Exercise: Within the material below, transcribe exactly the lines from the one holding "New Apple iPhones" through the one holding "Image Extrude Maker", keeping both ends and skipping the rest.

Source material:
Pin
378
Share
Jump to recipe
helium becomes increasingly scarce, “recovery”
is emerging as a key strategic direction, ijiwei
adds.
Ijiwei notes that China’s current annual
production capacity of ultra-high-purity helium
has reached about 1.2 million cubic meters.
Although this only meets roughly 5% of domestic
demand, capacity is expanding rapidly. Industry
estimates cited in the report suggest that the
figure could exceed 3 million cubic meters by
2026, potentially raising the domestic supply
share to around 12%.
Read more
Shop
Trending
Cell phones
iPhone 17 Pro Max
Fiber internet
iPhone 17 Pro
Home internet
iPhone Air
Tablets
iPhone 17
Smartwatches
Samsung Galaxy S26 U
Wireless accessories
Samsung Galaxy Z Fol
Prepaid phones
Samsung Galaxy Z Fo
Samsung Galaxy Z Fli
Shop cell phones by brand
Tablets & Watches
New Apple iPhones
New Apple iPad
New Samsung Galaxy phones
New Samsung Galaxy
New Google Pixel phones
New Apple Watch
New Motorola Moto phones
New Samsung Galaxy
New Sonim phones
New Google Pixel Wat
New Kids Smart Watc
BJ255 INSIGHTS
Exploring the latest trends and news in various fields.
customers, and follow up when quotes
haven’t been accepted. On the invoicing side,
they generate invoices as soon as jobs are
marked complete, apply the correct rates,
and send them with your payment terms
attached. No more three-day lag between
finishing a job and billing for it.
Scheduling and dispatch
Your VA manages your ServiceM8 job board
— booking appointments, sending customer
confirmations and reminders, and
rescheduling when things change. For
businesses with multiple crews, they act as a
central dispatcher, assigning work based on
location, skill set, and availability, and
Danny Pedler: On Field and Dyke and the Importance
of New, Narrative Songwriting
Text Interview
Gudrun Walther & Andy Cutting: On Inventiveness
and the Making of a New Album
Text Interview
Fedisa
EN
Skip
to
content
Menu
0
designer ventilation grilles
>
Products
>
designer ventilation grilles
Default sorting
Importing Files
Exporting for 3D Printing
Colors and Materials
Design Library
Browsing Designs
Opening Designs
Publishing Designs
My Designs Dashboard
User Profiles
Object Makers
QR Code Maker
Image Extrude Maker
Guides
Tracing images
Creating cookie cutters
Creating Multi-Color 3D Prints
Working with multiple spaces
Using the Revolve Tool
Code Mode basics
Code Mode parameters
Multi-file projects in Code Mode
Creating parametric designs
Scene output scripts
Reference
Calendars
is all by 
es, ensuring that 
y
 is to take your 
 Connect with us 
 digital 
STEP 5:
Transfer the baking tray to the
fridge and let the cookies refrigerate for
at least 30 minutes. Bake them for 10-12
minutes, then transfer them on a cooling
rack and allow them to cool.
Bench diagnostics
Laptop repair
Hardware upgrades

--

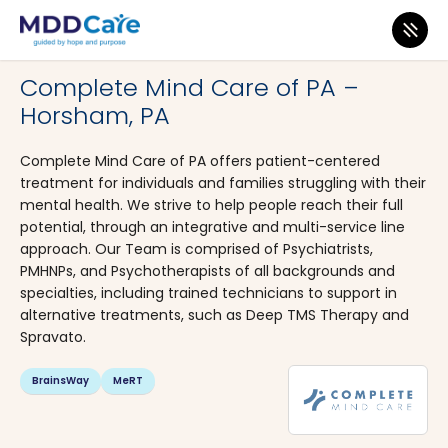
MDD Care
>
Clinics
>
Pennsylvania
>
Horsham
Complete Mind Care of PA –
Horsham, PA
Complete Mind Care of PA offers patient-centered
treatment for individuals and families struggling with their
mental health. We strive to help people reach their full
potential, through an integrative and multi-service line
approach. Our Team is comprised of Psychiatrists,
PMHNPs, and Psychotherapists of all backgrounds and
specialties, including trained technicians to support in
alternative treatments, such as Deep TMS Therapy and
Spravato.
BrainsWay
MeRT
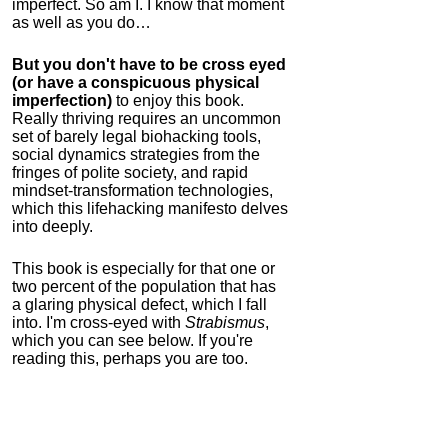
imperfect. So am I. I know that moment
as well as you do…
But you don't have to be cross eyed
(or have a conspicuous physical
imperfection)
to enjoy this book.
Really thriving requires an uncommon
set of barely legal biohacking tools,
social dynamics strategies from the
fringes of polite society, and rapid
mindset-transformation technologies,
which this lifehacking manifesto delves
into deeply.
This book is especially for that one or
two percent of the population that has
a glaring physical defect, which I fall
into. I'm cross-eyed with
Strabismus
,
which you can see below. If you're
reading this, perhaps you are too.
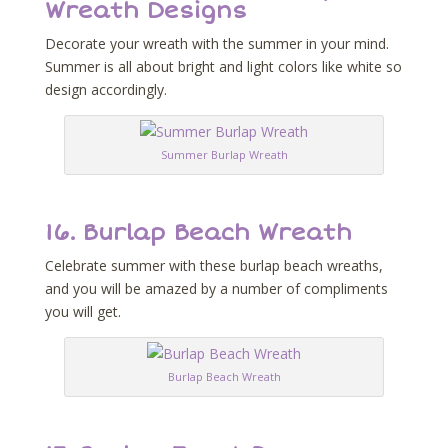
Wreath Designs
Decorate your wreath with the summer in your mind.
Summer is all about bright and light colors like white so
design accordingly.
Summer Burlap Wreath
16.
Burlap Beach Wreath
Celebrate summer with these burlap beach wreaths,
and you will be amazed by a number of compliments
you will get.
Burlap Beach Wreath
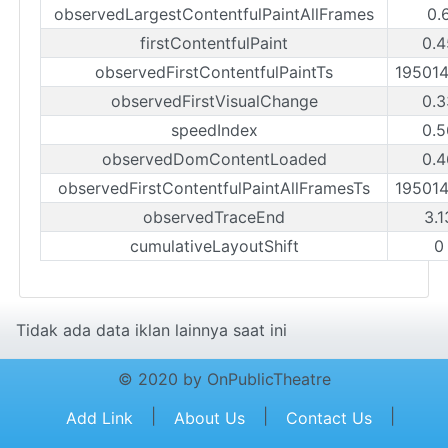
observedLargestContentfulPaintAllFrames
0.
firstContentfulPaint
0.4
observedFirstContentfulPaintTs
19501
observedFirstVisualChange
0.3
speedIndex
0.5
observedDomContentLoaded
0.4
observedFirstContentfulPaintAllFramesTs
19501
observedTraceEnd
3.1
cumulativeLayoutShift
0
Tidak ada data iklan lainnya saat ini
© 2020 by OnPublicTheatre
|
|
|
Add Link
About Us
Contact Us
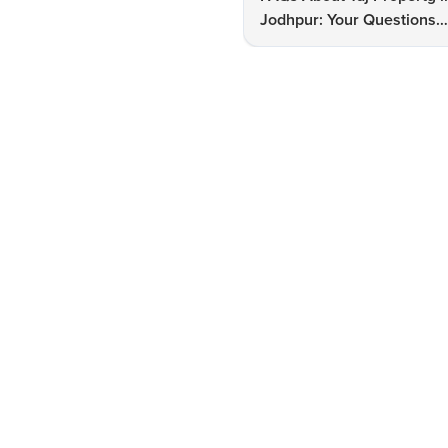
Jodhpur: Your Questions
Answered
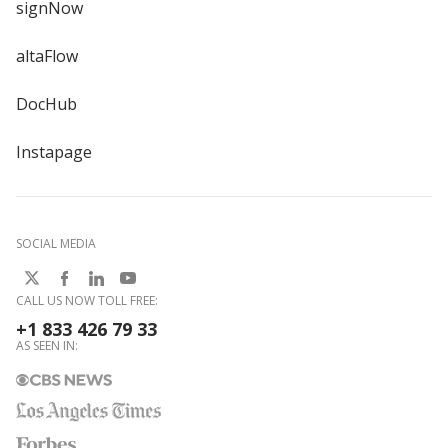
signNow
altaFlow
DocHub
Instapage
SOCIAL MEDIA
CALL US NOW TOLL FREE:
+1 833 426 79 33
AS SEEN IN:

Answer below:
New Apple iPhones
New Apple iPad
New Samsung Galaxy phones
New Samsung Galaxy
New Google Pixel phones
New Apple Watch
New Motorola Moto phones
New Samsung Galaxy
New Sonim phones
New Google Pixel Wat
New Kids Smart Watc
BJ255 INSIGHTS
Exploring the latest trends and news in various fields.
customers, and follow up when quotes
haven’t been accepted. On the invoicing side,
they generate invoices as soon as jobs are
marked complete, apply the correct rates,
and send them with your payment terms
attached. No more three-day lag between
finishing a job and billing for it.
Scheduling and dispatch
Your VA manages your ServiceM8 job board
— booking appointments, sending customer
confirmations and reminders, and
rescheduling when things change. For
businesses with multiple crews, they act as a
central dispatcher, assigning work based on
location, skill set, and availability, and
Danny Pedler: On Field and Dyke and the Importance
of New, Narrative Songwriting
Text Interview
Gudrun Walther & Andy Cutting: On Inventiveness
and the Making of a New Album
Text Interview
Fedisa
EN
Skip
to
content
Menu
0
designer ventilation grilles
>
Products
>
designer ventilation grilles
Default sorting
Importing Files
Exporting for 3D Printing
Colors and Materials
Design Library
Browsing Designs
Opening Designs
Publishing Designs
My Designs Dashboard
User Profiles
Object Makers
QR Code Maker
Image Extrude Maker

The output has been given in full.